Ya lo vimos al comienzo de la Transición Democrática cuando en las primeras elecciones de 1977, UCD+AP consiguieron el apoyo de 7.815.162 españoles (42,65%); y la suma de PSOE+PCE+PSP, recibió el de 7.898.338 (43,10%), con una escasa diferencia entre bloques de 0,45 décimas. En las de 1979, el resultado reflejó una coyuntura muy similar: UCD+CD, 7.328.923 (40,74%); PSOE+PCE, 7.408.300 (41,18%) y una diferencia de 0,44 décimas.

Luego, PSOE y PP se convirtieron en partidos hegemónicos que se disputaron las mayorías absolutas, ocultando bajo su manto corrientes subterráneas que han vuelto a aparecer en el nuevo ciclo abierto en 2015. Con la creación de Ciudadanos, Podemos y VOX, el fin del bipartidismo nos ha devuelto a aquella dinámica. En las elecciones celebradas en 2015, PP+Cs obtuvieron 10.716.293 votos (42,65%) y PSOE+Podemos, 10.720.242 (42,67%); una diferencia, casi insignificante, de 0,02 centésimas. En las celebradas este año, se ha mantenido el equilibrio: el 28 de abril, PP+Cs+VOX, 11.217.410 (42,81%) y PSOE+Podemos, 11.264.287 (42,99%), con una diferencia de 0,18 décimas; y el 10 de noviembre, PP+Cs+VOX, 10.297.472 (42,70%) y PSOE+Podemos+Más País, 10.351.926 (42,92%), y 0,22 décimas de diferencia.

Ya casi nadie es capaz de hacer un análisis completo y riguroso de la situación política tras unas elecciones, sin sumar los resultados de cada bloque. Por eso, ante las dificultades que esta circunstancia genera, la palabra del año es desbloquear.

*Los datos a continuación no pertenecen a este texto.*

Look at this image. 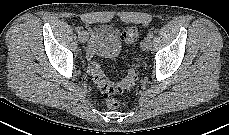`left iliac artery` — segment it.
<instances>
[{"label": "left iliac artery", "mask_w": 229, "mask_h": 135, "mask_svg": "<svg viewBox=\"0 0 229 135\" xmlns=\"http://www.w3.org/2000/svg\"><path fill=\"white\" fill-rule=\"evenodd\" d=\"M153 36H154V33H153V32H149V33L147 34V37H148V38H153Z\"/></svg>", "instance_id": "1"}]
</instances>
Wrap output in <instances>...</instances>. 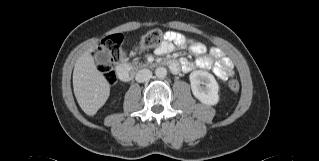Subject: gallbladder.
Here are the masks:
<instances>
[{"label": "gallbladder", "instance_id": "gallbladder-1", "mask_svg": "<svg viewBox=\"0 0 319 161\" xmlns=\"http://www.w3.org/2000/svg\"><path fill=\"white\" fill-rule=\"evenodd\" d=\"M109 60V53L105 51H100L95 54V61L98 64H106Z\"/></svg>", "mask_w": 319, "mask_h": 161}]
</instances>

Además, otros dos mitos que se han caído son el de la transversalidad y el del fin del eje izquierda-derecha. Los partidos son vasos comunicantes, por lo que el crecimiento de uno es siempre a costa de los resultados de otros partidos de su bloque ideológico, de izquierda o de derecha.

No se trata, por lo tanto, de una interpretación maniquea, sino de una constatación empírica. Y por si a alguien le cabe alguna duda, podemos añadir que, desde la izquierda, se ha rescatado el “¡no pasarán!” contra PP, Ciudadanos y VOX, el “trifachito” de la plaza de Colón; y, desde la derecha, llegan voces que claman contra “un nuevo gobierno del Frente Popular”, tras el preacuerdo alcanzado por PSOE y Podemos. Se ha recuperado el relato franquista de la cruzada de la verdadera España contra la anti-España y, cuarenta y cuatro años después de la muerte del dictador, la memoria histórica todavía reabre “viejas heridas del pasado”, dicen.

Así seguimos… entre una España que no se muere y otra España que sigue bostezando. Que el ruido de los hunos y de los hotros no llegue a helarnos el corazón.

Nota: los datos ofrecidos se han elaborado a partir de los proporcionados por el Ministerio del Interior.